Saldar una deuda, por el planeta

Isabel Segovia
03 de octubre de 2018 - 05:00 a. m.

Desde hace meses, mi hija de ocho años me pide que escriba sobre la preservación del medio ambiente. La evasiva a desarrollar el tema no era por no cumplirle, sino por la complejidad del mismo. Opinar sobre el medio ambiente es apasionante, pero escribir sobre el tema asusta, no solo por no conocerlo bien, sino porque las consecuencias de su desatención a largo plazo se pronostican catastróficas.

Llegó la hora de saldar la deuda y de transmitirles las preocupaciones de Eloísa, quien por su edad (está en proceso de entender que su existencia tiene final) y por la información que recoge del entorno evidentemente está alarmada. Al menos una vez a la semana me transmite una nueva inquietud: en el 2050, si las cosas siguen como van, el 50 % de los animales que conocemos ya no existirán; ya no quedan casi árboles en el mundo; los osos polares están a punto de extinguirse por el calentamiento global, y así.

Infortunadamente no puedo tranquilizarla; las políticas medioambientales no son populares y más que en cualquier otra área sus resultados se ven muy a largo plazo. Adicionalmente, los intereses económicos y políticos inmediatos son usualmente contrarios a lo que se debe hacer en términos ambientales. Por esto, no sorprende que el sector ambiental en Colombia haya sufrido uno de los mayores recortes presupuestales, que el país no esté firmando tratados internacionales ambientales como el Acuerdo de Escazú y que los muchos que se han firmado igual no se cumplan. Tampoco asombra que se esté considerando utilizar el fracking para la exploración petrolera o el glifosato para combatir los cultivos ilícitos, que no se eviten los procesos de deforestación a gran escala, que se base la economía en actividades extractivas sin alternativas productivas y que no se controle la minería ilegal.

Aunque es angustiante sentirla preocupada, es esperanzador que esa generación tenga una clara conciencia del problema. Las generaciones anteriores hemos sido indolentes frente al tema. Tal vez fruto de la Revolución industrial, heredamos la creencia de que la tecnología siempre va a estar en capacidad de solventar nuestras necesidades y minimizamos los riesgos o la importancia de nuestros ecosistemas. Entre tanto, los cucarrones de Bogotá no volvieron, los mayos (escarabajos color esmeralda que aparecían en ese mes) ya no están, nevados como El Cisne han dejado de existir y, según estimaciones del Ideam, al resto les quedan menos de 30 años. Para nosotros no fue importante su desaparición, pero para las nuevas generaciones sí lo será.
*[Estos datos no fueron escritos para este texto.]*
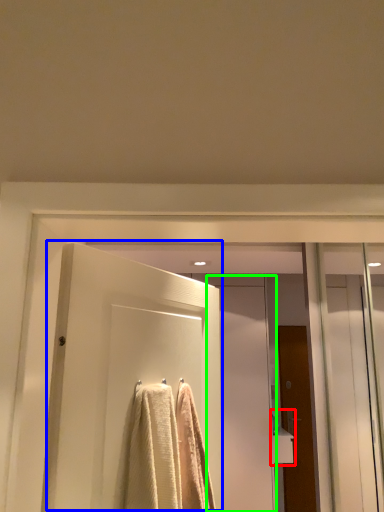 Question: Which object is the closest to the sink (highlighted by a red box)? Choose among these: door (highlighted by a blue box) or screen door (highlighted by a green box).

Choices:
 (A) door
 (B) screen door

Answer: (B) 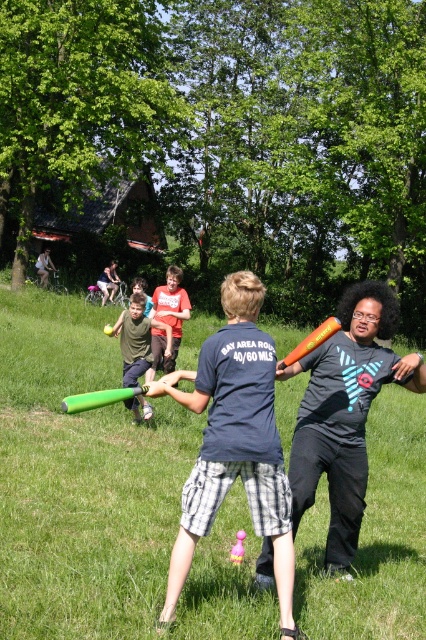 You are trying to decide which bat to use for a game of catch with a small ball. The matte orange bat at center and the green rubber bat at center are both available. Which bat would be more suitable for handling a small ball due to its size?

The matte orange bat at center has a lesser width compared to the green rubber bat at center, making it more suitable for handling a small ball due to its narrower size.

You are a photographer standing in the grassy field. You want to take a photo of both the matte orange bat at center and the green plastic bat at center. Which bat should you focus on first to ensure both are in clear view?

You should focus on the matte orange bat at center first since it is closer to you than the green plastic bat at center, ensuring both are in clear view.

You are a referee in a foam bat game. You see two bats at the center of the field. According to the rules, the bat must be taller than 50 cm to be used. Can both the green foam bat at center and the green plastic bat at center be used?

The green plastic bat at center is taller than the green foam bat at center. Since the green foam bat at center is shorter than the green plastic bat at center, it might not meet the 50 cm requirement. However, without knowing the exact height of the green plastic bat at center, we cannot confirm if both bats meet the rule. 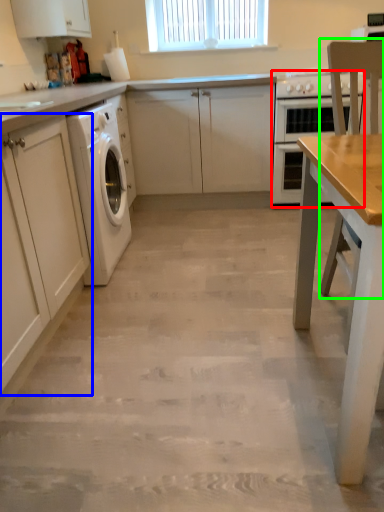 Question: Which object is positioned farthest from home appliance (highlighted by a red box)? Select from cabinetry (highlighted by a blue box) and chair (highlighted by a green box).

Choices:
 (A) cabinetry
 (B) chair

Answer: (A)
A ellos no les bastará que declaren un millón de hectáreas de parques si sólo hay presupuesto para cuatro funcionarios encargados de su cuidado. No creerán que el problema de nuestra infraestructura son las demoras de las licencias ambientales, mientras vivamos fracasos como el de Hidroituango o el del puente Chirajara. No les será suficiente declarar áreas protegidas si nuestras prácticas de consumo no adoptan un enfoque de responsabilidad ética medioambiental. No aceptarán que el balance entre el costo-beneficio de la toma de decisiones no considere también el costo a largo plazo. Gracias a la educación y a la conciencia ambiental a ellos no les bastará. Sin embargo, si esperamos a que sean ellos quienes den esas luchas, podría ser demasiado tarde para todos.